ABOUT THIS TASK
Beginning with the line that includes "Show me <item>inferior" and ending with the last line, print the records exactly, leaving every picture out.

Items listed in a dataset:
◇ ◇ ◇ ◇ ◇ ◇ ◇

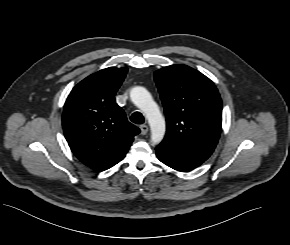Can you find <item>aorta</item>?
Returning <instances> with one entry per match:
<instances>
[{
	"label": "aorta",
	"instance_id": "762f6f07",
	"mask_svg": "<svg viewBox=\"0 0 290 245\" xmlns=\"http://www.w3.org/2000/svg\"><path fill=\"white\" fill-rule=\"evenodd\" d=\"M131 101L142 110L148 120L151 130V141L159 144L165 135L166 124L158 105L144 87H134L130 92Z\"/></svg>",
	"mask_w": 290,
	"mask_h": 245
}]
</instances>
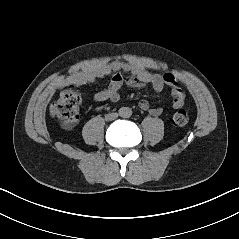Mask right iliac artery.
I'll use <instances>...</instances> for the list:
<instances>
[{
	"mask_svg": "<svg viewBox=\"0 0 239 239\" xmlns=\"http://www.w3.org/2000/svg\"><path fill=\"white\" fill-rule=\"evenodd\" d=\"M120 114H122L123 113V111L122 110H120V112H119Z\"/></svg>",
	"mask_w": 239,
	"mask_h": 239,
	"instance_id": "right-iliac-artery-1",
	"label": "right iliac artery"
}]
</instances>
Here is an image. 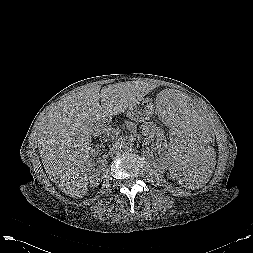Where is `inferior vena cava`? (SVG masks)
Returning <instances> with one entry per match:
<instances>
[{"label": "inferior vena cava", "instance_id": "1", "mask_svg": "<svg viewBox=\"0 0 253 253\" xmlns=\"http://www.w3.org/2000/svg\"><path fill=\"white\" fill-rule=\"evenodd\" d=\"M93 129H94L95 131H100V130H101L99 127H93ZM92 131H93V130H92ZM119 153H120V150H119V148H118V142H117V143H115V145H113V146L110 148L109 154H110L111 156H116V155H118Z\"/></svg>", "mask_w": 253, "mask_h": 253}]
</instances>
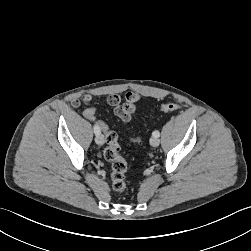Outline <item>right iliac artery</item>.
I'll use <instances>...</instances> for the list:
<instances>
[{
    "label": "right iliac artery",
    "instance_id": "right-iliac-artery-1",
    "mask_svg": "<svg viewBox=\"0 0 251 251\" xmlns=\"http://www.w3.org/2000/svg\"><path fill=\"white\" fill-rule=\"evenodd\" d=\"M93 129H94V133L95 134H99L100 133V128H99V126L98 125H94V127H93Z\"/></svg>",
    "mask_w": 251,
    "mask_h": 251
}]
</instances>
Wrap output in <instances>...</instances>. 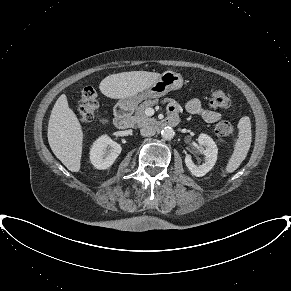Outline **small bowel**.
<instances>
[{"instance_id":"obj_1","label":"small bowel","mask_w":291,"mask_h":291,"mask_svg":"<svg viewBox=\"0 0 291 291\" xmlns=\"http://www.w3.org/2000/svg\"><path fill=\"white\" fill-rule=\"evenodd\" d=\"M188 113L193 115H200L207 123H215L221 119V114L217 111L206 108L199 99H191L186 105ZM169 117H176L179 111V105L172 102L169 105Z\"/></svg>"}]
</instances>
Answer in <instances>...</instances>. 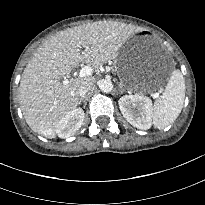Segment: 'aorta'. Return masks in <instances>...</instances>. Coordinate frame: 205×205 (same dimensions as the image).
<instances>
[{
    "instance_id": "obj_1",
    "label": "aorta",
    "mask_w": 205,
    "mask_h": 205,
    "mask_svg": "<svg viewBox=\"0 0 205 205\" xmlns=\"http://www.w3.org/2000/svg\"><path fill=\"white\" fill-rule=\"evenodd\" d=\"M98 86L102 92L109 93L113 89V83L110 79H102L99 81Z\"/></svg>"
}]
</instances>
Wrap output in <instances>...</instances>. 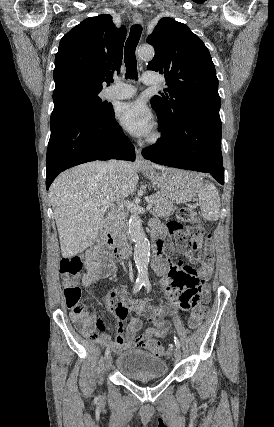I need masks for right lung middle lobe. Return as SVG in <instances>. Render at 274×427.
Masks as SVG:
<instances>
[{
	"mask_svg": "<svg viewBox=\"0 0 274 427\" xmlns=\"http://www.w3.org/2000/svg\"><path fill=\"white\" fill-rule=\"evenodd\" d=\"M105 104L106 102H102L101 98L98 97V93L68 95L54 104V110L50 119L51 129L56 122L74 115L88 114L91 117L107 115L113 109L110 104Z\"/></svg>",
	"mask_w": 274,
	"mask_h": 427,
	"instance_id": "1",
	"label": "right lung middle lobe"
}]
</instances>
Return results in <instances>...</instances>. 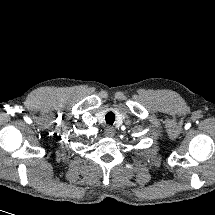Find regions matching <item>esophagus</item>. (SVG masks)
<instances>
[{
  "mask_svg": "<svg viewBox=\"0 0 215 215\" xmlns=\"http://www.w3.org/2000/svg\"><path fill=\"white\" fill-rule=\"evenodd\" d=\"M114 133H115V130H114L113 127L108 126V127L105 128V135L107 137H113Z\"/></svg>",
  "mask_w": 215,
  "mask_h": 215,
  "instance_id": "esophagus-1",
  "label": "esophagus"
}]
</instances>
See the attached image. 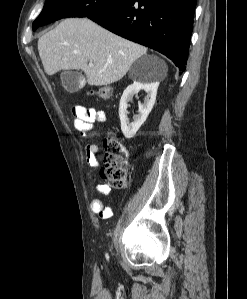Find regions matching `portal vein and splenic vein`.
Masks as SVG:
<instances>
[{
    "label": "portal vein and splenic vein",
    "mask_w": 247,
    "mask_h": 299,
    "mask_svg": "<svg viewBox=\"0 0 247 299\" xmlns=\"http://www.w3.org/2000/svg\"><path fill=\"white\" fill-rule=\"evenodd\" d=\"M89 66H90V67H93V66H94V64H93L92 62H90V63H89Z\"/></svg>",
    "instance_id": "portal-vein-and-splenic-vein-1"
}]
</instances>
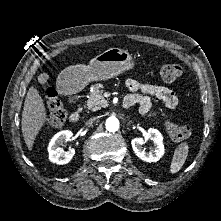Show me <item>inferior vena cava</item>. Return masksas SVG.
<instances>
[{
	"label": "inferior vena cava",
	"mask_w": 221,
	"mask_h": 221,
	"mask_svg": "<svg viewBox=\"0 0 221 221\" xmlns=\"http://www.w3.org/2000/svg\"><path fill=\"white\" fill-rule=\"evenodd\" d=\"M94 120H95V118H91V119L88 120L87 123L90 124V123H92Z\"/></svg>",
	"instance_id": "inferior-vena-cava-1"
}]
</instances>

◇ ◇ ◇ ◇ ◇ ◇ ◇

SOLUTION TO THIS EXERCISE
Show me <item>inferior vena cava</item>. Return masksas SVG.
<instances>
[{
	"label": "inferior vena cava",
	"mask_w": 221,
	"mask_h": 221,
	"mask_svg": "<svg viewBox=\"0 0 221 221\" xmlns=\"http://www.w3.org/2000/svg\"><path fill=\"white\" fill-rule=\"evenodd\" d=\"M94 120H95V118H91V119L88 120L87 123L90 124V123H92Z\"/></svg>",
	"instance_id": "inferior-vena-cava-1"
}]
</instances>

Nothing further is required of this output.